A similar campaign has been discussed to solve our solid surface dilemma. The elements seem to be in place. Around 60 manufacturers of mostly quality product is a far cry from the old days when we could count them on one hand. And though the size of the industries are quite different (solid surface $1 billion worldwide vs. milk $70 billion U.S.), the demand is potentially there. More importantly, many of our manufacturers have hugely deeper pockets than any of the 300 processors funding the milk campaign.

Challenges? First, the manufacturers would have to have a true motivation to cooperate in such an effort. There are no signs that this would happen easily. The only time in recorded history that principals from all the significant solid surface manufacturers gathered around a table was February 1999, at an ISSFA meeting at The Riviera hotel, a meeting at which I was in attendance; and trust me, the issues discussed were not earthshaking. Egos and proprietary thinking are heavy baggage to overcome, and the only antidote would be leadership and vision. Second, there would have to be a mechanism in place to get such a dialogue off the ground, and it would have to be one in which the manufacturers themselves were the principal stakeholders.

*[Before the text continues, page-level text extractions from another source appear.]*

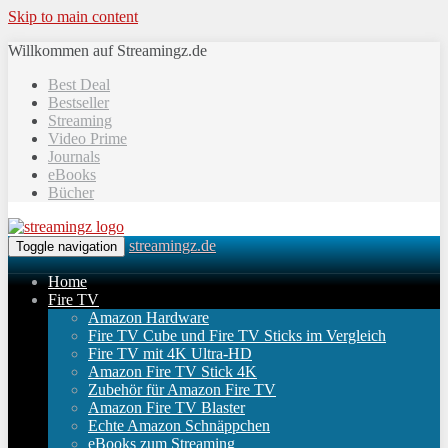
Skip to main content
Willkommen auf Streamingz.de
Best Deal
Bestseller
Streaming
Video Prime
Journals
eBooks
Bücher
streamingz.de
Toggle navigation
Home
Fire TV
Amazon Hardware
Fire TV Cube und Fire TV Sticks im Vergleich
Fire TV mit 4K Ultra-HD
Amazon Fire TV Stick 4K
Zubehör für Amazon Fire TV
Amazon Fire TV Blaster
Echte Amazon Schnäppchen
eBooks zum Streaming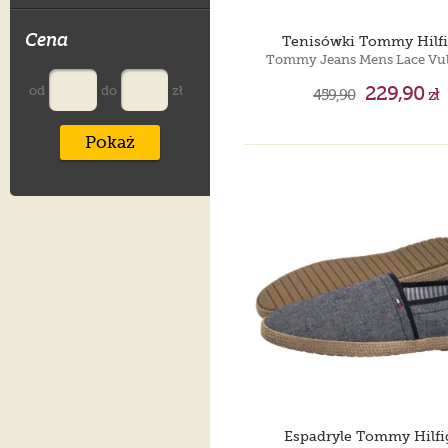
Cena
Tenisówki Tommy Hilfi
229,90
od
do
zł
459,90
zł
Pokaż
Espadryle Tommy Hilfi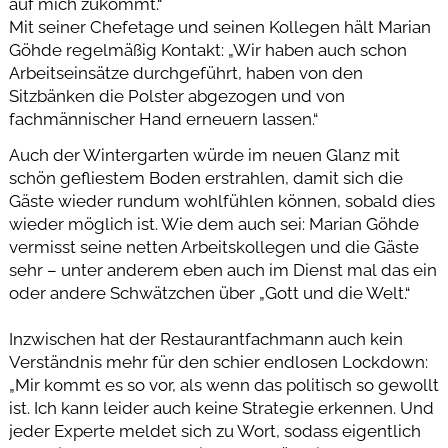
auf mich zukommt.“
Mit seiner Chefetage und seinen Kollegen hält Marian
Göhde regelmäßig Kontakt: „Wir haben auch schon
Arbeitseinsätze durchgeführt, haben von den
Sitzbänken die Polster abgezogen und von
fachmännischer Hand erneuern lassen.“
Auch der Wintergarten würde im neuen Glanz mit
schön gefliestem Boden erstrahlen, damit sich die
Gäste wieder rundum wohlfühlen können, sobald dies
wieder möglich ist. Wie dem auch sei: Marian Göhde
vermisst seine netten Arbeitskollegen und die Gäste
sehr – unter anderem eben auch im Dienst mal das ein
oder andere Schwätzchen über „Gott und die Welt.“
Inzwischen hat der Restaurantfachmann auch kein
Verständnis mehr für den schier endlosen Lockdown:
„Mir kommt es so vor, als wenn das politisch so gewollt
ist. Ich kann leider auch keine Strategie erkennen. Und
jeder Experte meldet sich zu Wort, sodass eigentlich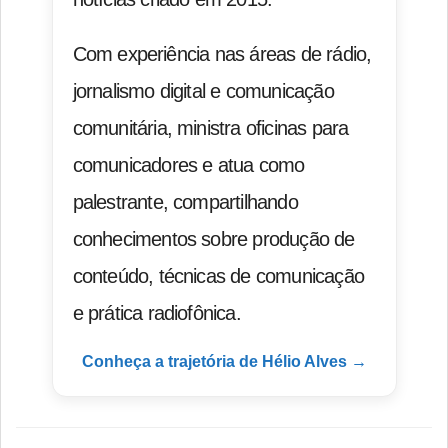
Com experiência nas áreas de rádio,
jornalismo digital e comunicação
comunitária, ministra oficinas para
comunicadores e atua como
palestrante, compartilhando
conhecimentos sobre produção de
conteúdo, técnicas de comunicação
e prática radiofônica.
Conheça a trajetória de Hélio Alves →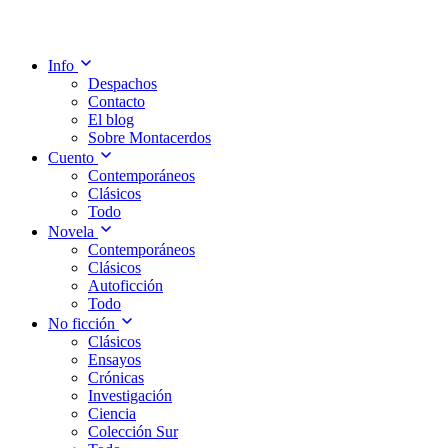
Info
Despachos
Contacto
El blog
Sobre Montacerdos
Cuento
Contemporáneos
Clásicos
Todo
Novela
Contemporáneos
Clásicos
Autoficción
Todo
No ficción
Clásicos
Ensayos
Crónicas
Investigación
Ciencia
Colección Sur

The one overpowering positive is something entrepreneurs, even large corporations, are very familiar with: risk/reward. The risk would be a substantial advertising investment. Spread among 60 or so companies, I wonder if this would be all that significant. On the reward side, such a campaign would have the advantage of seeming to come from a neutral source (a not-for-profit trade association) that would have only the consumers' best interests at heart: to trumpet an all-new surfacing option. Even an incremental increase in sales would be significant. A sheet of solid surface costs a lot more than a gallon of milk.